The Earth has gained coastal land equivalent to the size of Jamaica in the past 30 years with man-made construction outpacing erosion caused by rising sea levels, mapping data showed on Thursday.
Expansion of ports off China, construction of luxury resorts off Dubai or land reclamation in the Netherlands were among causes of coastal expansion, according to a study by Dutch research group Deltares.
Using data gathered by NASA's Landsat satellite with Google Earth, Deltares said coastal regions had gained a net 13,565 square kilometers (5,237 square miles) of land since 1985, roughly the size of Jamaica or the U.S. state of Connecticut.
Overall, coasts added 33,700 square kilometers of land and lost 20,135 square kilometers to water, it said. Loss of land included erosion dotted around coasts from Vietnam to the Mississippi delta in the United States.
"We expected on average the coast to shrink ... as sea level has risen," said Fedor Baart of Deltares, an author of the study published in the journal Nature Climate Change. "But the coasts are actually growing."
"We have a huge engineering power," he said. Off China, "the coastline all the way from Hong Kong to the Yellow Sea has almost been redesigned."
A U.N. panel of climate scientists says world sea levels have risen by about 20 cms (8 inches) in the past century, and links it to a warming driven by man-made greenhouse gas emissions that are thawing ice from Greenland to Antarctica.
Inland, the data also show big shifts to lakes such as the shrinking Aral Sea in central Asia and showed changing courses of rivers including the Amazon and the Ganges, sometimes linked to natural variations.
In other areas, human influences were clear. In Myanmar, for instance, there were more reservoirs and dams than previously known.

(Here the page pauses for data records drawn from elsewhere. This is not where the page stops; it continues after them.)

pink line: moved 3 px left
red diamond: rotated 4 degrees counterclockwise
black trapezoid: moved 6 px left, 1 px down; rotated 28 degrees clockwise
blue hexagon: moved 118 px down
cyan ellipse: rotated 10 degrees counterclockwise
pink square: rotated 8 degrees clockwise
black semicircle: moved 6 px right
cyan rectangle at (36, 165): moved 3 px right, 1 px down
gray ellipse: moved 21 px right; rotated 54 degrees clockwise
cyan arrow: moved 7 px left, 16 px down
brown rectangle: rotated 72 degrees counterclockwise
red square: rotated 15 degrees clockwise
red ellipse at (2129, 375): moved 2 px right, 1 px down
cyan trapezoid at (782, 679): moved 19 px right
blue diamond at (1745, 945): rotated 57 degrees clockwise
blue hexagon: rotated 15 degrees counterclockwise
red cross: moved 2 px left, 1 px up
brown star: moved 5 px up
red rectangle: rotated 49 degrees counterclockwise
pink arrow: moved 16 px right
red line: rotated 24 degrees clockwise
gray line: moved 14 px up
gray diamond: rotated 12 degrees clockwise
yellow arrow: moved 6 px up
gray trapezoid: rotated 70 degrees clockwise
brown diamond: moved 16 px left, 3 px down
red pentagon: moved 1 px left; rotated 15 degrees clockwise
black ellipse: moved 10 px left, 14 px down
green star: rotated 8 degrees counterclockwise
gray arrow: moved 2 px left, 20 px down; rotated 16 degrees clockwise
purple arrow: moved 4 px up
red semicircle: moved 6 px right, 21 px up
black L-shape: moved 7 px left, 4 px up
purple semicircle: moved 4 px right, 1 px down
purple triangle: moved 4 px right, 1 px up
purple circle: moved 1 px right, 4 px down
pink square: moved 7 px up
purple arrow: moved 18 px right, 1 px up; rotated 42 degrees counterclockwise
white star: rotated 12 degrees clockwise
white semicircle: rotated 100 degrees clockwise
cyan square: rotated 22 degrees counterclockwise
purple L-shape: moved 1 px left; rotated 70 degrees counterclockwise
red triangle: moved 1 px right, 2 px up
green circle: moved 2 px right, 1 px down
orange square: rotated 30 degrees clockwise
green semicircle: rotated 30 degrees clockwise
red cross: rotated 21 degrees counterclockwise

North Korea also has a reservoir on the Rimjin River that does not appear on maps.
Including both coasts and inland areas, the Earth's surface gained 173,000 square kilometers of land and 115,000 square kilometers of water in the past 30 years, it said.
The scientists said the freely available data could help countries sharing the same river to monitor their neighbors' dams or help planning by U.N. agencies to prevent floods.
Also, anyone planning to buy a beachfront home could check the local coastline for signs of erosion.